Newspapers daily highlight the prevalence of avoidable ignorance and its negative consequences including continued use of procedures that do more harm than good and failure to use interventions that help people. Examples are given and the role of researchers in influencing degree of exposure
of avoidable ignorance and its consequences described. Rather than using resources to identify, describe, expose, and advocate for use of knowledge to minimize avoidable suffering, some researchers use scarce resources to do the opposite: hide, distort and minimize avoidable ignorance and its consequences. Both the Campbell and the Cochrane Collaborations were created to maximize knowledge flow. Greater attention should be given to highlighting avoidable ignorance and related factors such as the play of politics and related propaganda ploys. Domains of avoidable ignorance are
suggested (e.g. about prevalence, causes, assessment options, intervention effectiveness, harm) and examples given.

Users Group Plenary Session – Thursday May 23, 3:00 pm – 4:00 pm

Dan Fox, Milbank Memorial Fund

Daniel M. Fox, president emeritus of the Milbank Memorial Fund, is an author of books and articles on health policy and politics and an adviser to public officials, leaders of provider systems in health and long-term care, research organizations, publishers, and foundations. Before serving as president of the Fund (1989-2007) he worked in state government (Massachusetts and New York), as an adviser to and staff member of three federal agencies (the Office of Economic Opportunity, and the Departments of Housing and Urban Development, and of Health and Human Services) and as a faculty member and administrator at Harvard University and at the Health Sciences Center of the State University of New
York at Stony Brook. Dr. Fox is a member of the Institute of Medicine of the National Academies, the Council on Foreign Relations, and the National Academy of Social Insurance. He earned AB, AM and PhD degrees from Harvard University.

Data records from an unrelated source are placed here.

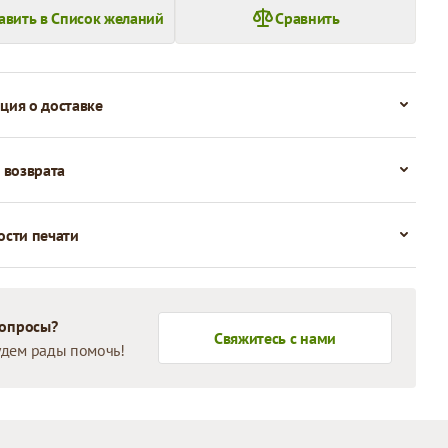
авить в Список желаний
Сравнить
ия о доставке
 возврата
сти печати
вопросы?
Свяжитесь с нами
дем рады помочь!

Fox has been publishing regularly for half a century. In addition to peer-reviewed articles, commentaries and reviews in journals of health care, health services research, health policy, law and history, he is the author of The Convergence of Science and Governance: Research, Health Policy and American States (2010), Power and Illness: The Failure and Future of American Health Policy (1993 and 1995); Engines
of Culture (1963 and 1994); The Discovery of Abundance (1967 and 2002); Economists and Health Care (1979); Health Politics, Health Policies: The Experience of Britain and America 19111965 (1986); and Photographing Medicine: Images and Power in Britain and America since 1840 (1988). Books he co-
edited include AIDS: The Burdens of History (1988); AIDS: The Making of a Chronic Disease (1992); Five States That Could Not Wait: Lessons for Health Reform from Florida, Hawaii, Minnesota, Oregon and Vermont) (1994); Home-Based Care for a New Century (1996); and Treating Drug Abusers Effectively (1996).